Michael reminds us that those simple "ringing telephone" urgent-not-important examples from pithy self-help sources are not nearly as useful as thoughtful considerations of "flow," unplanned interruptions, shifting priorities, unknown unknowns, and false precision.  The source to which he links covers aspects of urgency we don't normally consider and is also worth reading.

Tuesday, June 14, 2022

Should you brand your workplace a "Family?"

Here are two articles worth skimming: the first is an interesting Harvard Business Review (HBR) study about the deleterious effects of branding and considering work colleagues a "family," and the second is a CEO letter about the separation of work from private individualism, specifically explaining that "work" is not a family.

(I stuffed both articles into a doc for you because they are behind paywalls.)


Sunday, May 22, 2022

Fake it til you almost make it or really going fast


Shipping pressure and throw-away "proof of concept" demonstrations very frequently lead to spectacular failures. My buddy recently re-posted an analysis and link to John Cutler's insightful twitter content associated with "feeling like we are going fast" versus really increasing true value delivery velocity.  It's worth a quick 2-min read.  

 # # #

Note: I think Michael's comment about the origin of the expression "jedem Anfang wohnt ein Zauber inne" (there's magic in every beginning) that he credits to Hermann Hesse should be attributed to a mistranslation into English of an 1808 edition of  "Faust: eine Tragödie"  by Johann Wolfgang von Goethe:

Was heute nicht geschieht, ist morgen nicht getan,
Und keinen Tag soll man verpassen,
Das Mögliche soll der Entschluß
Beherzt sogleich beim Schopfe fassen,
Er will es dann nicht fahren lassen,
Und wirket weiter, weil er muß.

The texture, meter, and rhyme are fun, right?  Goethe can be soothing to read.

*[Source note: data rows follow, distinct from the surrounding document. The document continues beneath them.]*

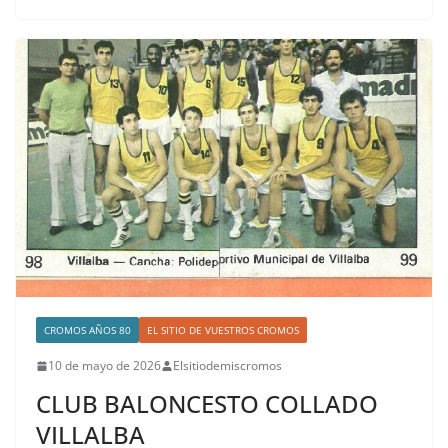
CROMOS AÑOS 80
EL SITIO DE VUESTROS CROMOS
10 de mayo de 2026
Elsitiodemiscromos
CLUB BALONCESTO COLLADO
VILLALBA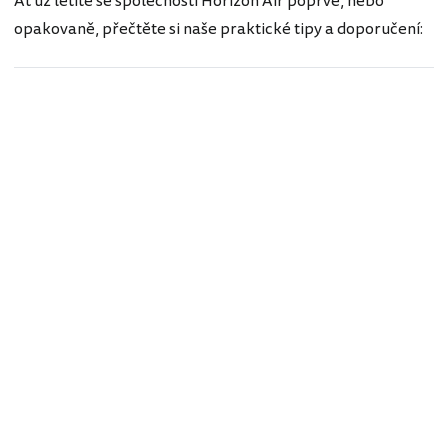
Ať už letíte se společností Horizon Air poprvé, nebo
opakovaně, přečtěte si naše praktické tipy a doporučení: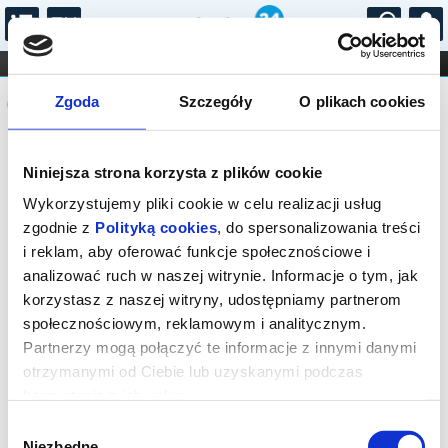
...
KONCERTY
KINO
TEATR
KABARET I
Komunikat
FILHARMONIA
OPERA I BALET
Zgoda
Szczegóły
O plikach cookies
STAND-UP
DLA DZIECI
ONLINE
KARNETY
Sprzedaż biletów on-line na wydarzenie
Niniejsza strona korzysta z plików cookie
została zakończona.
Wykorzystujemy pliki cookie w celu realizacji usług
zgodnie z
Polityką cookies
, do spersonalizowania treści
i reklam, aby oferować funkcje społecznościowe i
analizować ruch w naszej witrynie. Informacje o tym, jak
korzystasz z naszej witryny, udostępniamy partnerom
społecznościowym, reklamowym i analitycznym.
Partnerzy mogą połączyć te informacje z innymi danymi
otrzymanymi od Ciebie lub uzyskanymi podczas
korzystania z ich usług.
Wybór
Niezbędne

The common (terrible mistranslation into an) English version is:

What you can do, or dream you can, begin it,
Boldness has genius, power, and magic in it.
Only engage, and then the mind grows heated, —
Begin it, and the work will be completed!

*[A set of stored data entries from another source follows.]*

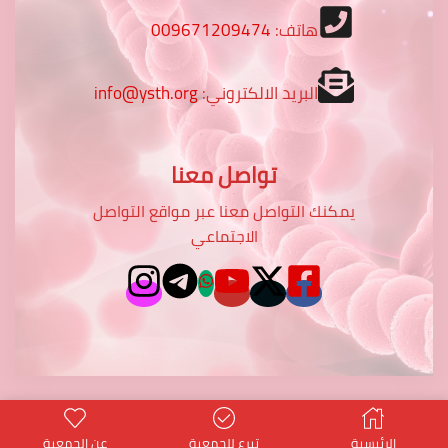
هاتف:
009671209474
البريد الالكتروني:
info@ysth.org
تواصل معنا
يمكنك التواصل معنا عبر مواقع التواصل
الاجتماعي
الرئيسية
تبرع للجمعية
عن الجمعية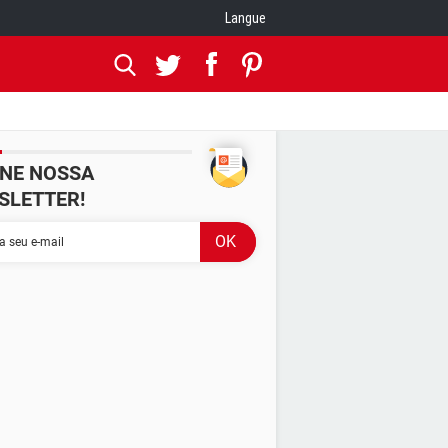
Langue
INE NOSSA
SLETTER!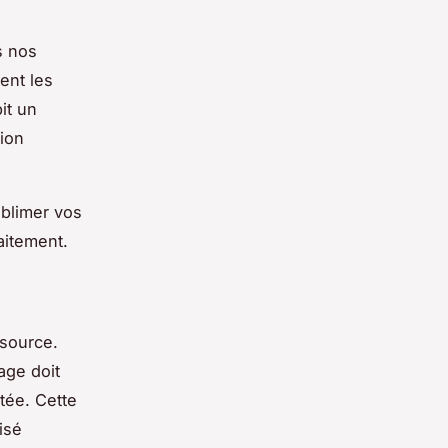
s nos
ent les
it un
tion
ublimer vos
aitement.
 source.
age doit
itée. Cette
isé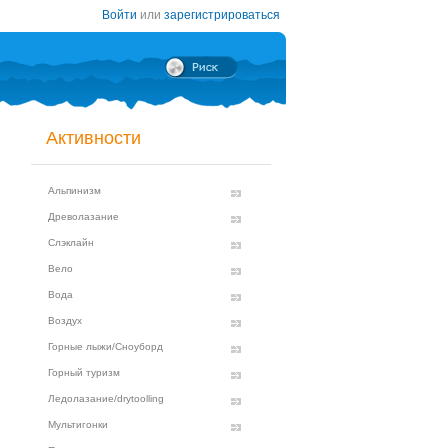
Войти
или
зарегистрироваться
Активности
Альпинизм
Древолазание
Слэклайн
Вело
Вода
Воздух
Горные лыжи/Сноуборд
Горный туризм
Ледолазание/drytoolling
Мультигонки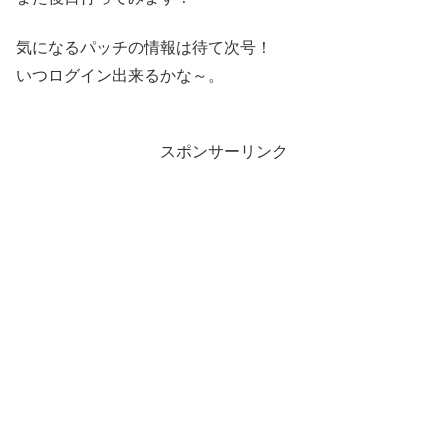
気になるパッチの情報は待て次号！
いつログイン出来るかな～。
スポンサーリンク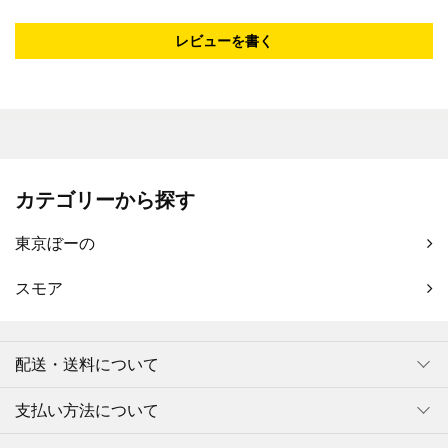
レビューを書く
カテゴリーから探す
東京ぼーの
スモア
配送・送料について
支払い方法について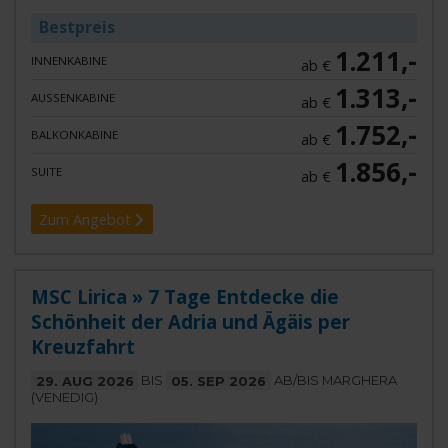
Bestpreis
1.211,-
INNENKABINE
ab €
1.313,-
AUSSENKABINE
ab €
1.752,-
BALKONKABINE
ab €
1.856,-
SUITE
ab €
Zum Angebot
MSC Lirica » 7 Tage Entdecke die
Schönheit der Adria und Ägäis per
Kreuzfahrt
29. AUG 2026
BIS
05. SEP 2026
AB/BIS MARGHERA
(VENEDIG)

It is a common inspirational quote I see floating around the interwebs from time to time.


Sunday, April 3, 2022

Better Outline of New Hire Documentation for Developers

Wow!  This "Reverse Onboarding" (as my buddy called it) list of 20 questions a developer should ask when she joins a new team is a fantastic outline for new-hire onboarding and a great, prioritized checklist for getting settled into a new team.